Rabbi Elizabeth Bolton |
By Rabbi Elizabeth Bolton
On Rosh Hashanah
we reach out for the perfection of the world, because
on the first of Tishrei, we remember the world is like a newborn, crying out
with new life and hopefulness.
A
personal way I understand this: I remember well the moment that I realized that
there would not be one day on which my newborn first-born would not cry! It was
her rightful, life-given need, for behind whatever might have been eliciting
the persistent wail, the cries were fundamental sounds of life and growth, and
therefore, of hopefulness.
A
cry – something needs to change. A cry – I am feeling. A cry – someone hear me,
listen! A cry – soon, things will be different, things must be different.
On
Rosh Hashanah, we reach out for the perfection of the world,
and we cry, as the shofar cries, because perfection seems so far away.
When
we reach the shofarot moment at services, we will pronounce the Aleinu, a
passage that began its liturgical life here, during Rosh Hashanah services, and
then found its way into every service, every minyan, every time a group of Jews
prays. Each time we recite it, we bow and invoke its vision of oneness and
wholeness, “letaken olam,” to repair the entire world, for all peoples
who dwell on this earth.
The
bowing of the Yom Tov Aleinu can be like our own personal tekiah gedolah. With
our bodies, or the kavanah (intention) we pour into the words, we can
make ourselves hollow, like the ram’s horn.

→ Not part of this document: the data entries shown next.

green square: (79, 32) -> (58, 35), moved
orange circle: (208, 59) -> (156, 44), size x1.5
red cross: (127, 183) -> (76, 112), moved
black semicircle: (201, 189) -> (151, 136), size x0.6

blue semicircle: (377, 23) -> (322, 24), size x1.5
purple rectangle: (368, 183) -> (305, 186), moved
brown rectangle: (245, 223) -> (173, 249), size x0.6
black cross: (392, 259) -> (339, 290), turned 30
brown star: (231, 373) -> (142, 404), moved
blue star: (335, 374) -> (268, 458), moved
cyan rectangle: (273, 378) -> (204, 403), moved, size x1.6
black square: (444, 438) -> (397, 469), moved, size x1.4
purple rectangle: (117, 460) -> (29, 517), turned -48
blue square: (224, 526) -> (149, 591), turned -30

The filling of a vessel – us – with
breath can remind us what we are capable of, and that reminder can echo
throughout the year. As the sound blows through the curves of shofar, as we
bend our bodies, we take in the truth of the inevitability as well as the
randomness of challenges we are dealt, and, at the same time, the power we
embody to rise to those challenges.
On
Rosh Hashanah, we reach out for the perfection of the world
by working on ourselves, or, in the language of the Kotzker rebbe, “arbeten af
zikh.” Working on oneself and committing oneself to participate in perfecting
the world are thus intrinsically intertwined through these liturgical rites,
the sounds heard, the songs sung – all of our communal and personal acts of
prayer and reflection.
“When
we are no longer able to change a situation, we are challenged to change
ourselves,” teaches Victor Frankl. What matters, he wrote, “is to bear witness
to the uniquely human potential at its best.”
Though
each of us, individually and collectively, may have been buffeted and
challenged in a thousand ways, we are not powerless. The Days of Awe are a tool
to root ourselves in the potential for transformation that each year, each call
of the shofar, and each Aleinu can bring.
Our
teruahs and our crying can be heard as calls of hope; our shevarims and our
silence include sighs of longing, our tekiahs and our songs can erupt with
optimism.
On
Rosh Hashanah, we reach out for the perfection of the world
and of ourselves, knowing that next year, we will reach out again, and the
following year, and again and again.
So may it be, this year, for us all, and all who dwell
on earth, a year of perfecting the world. Shana Tova Umetukah.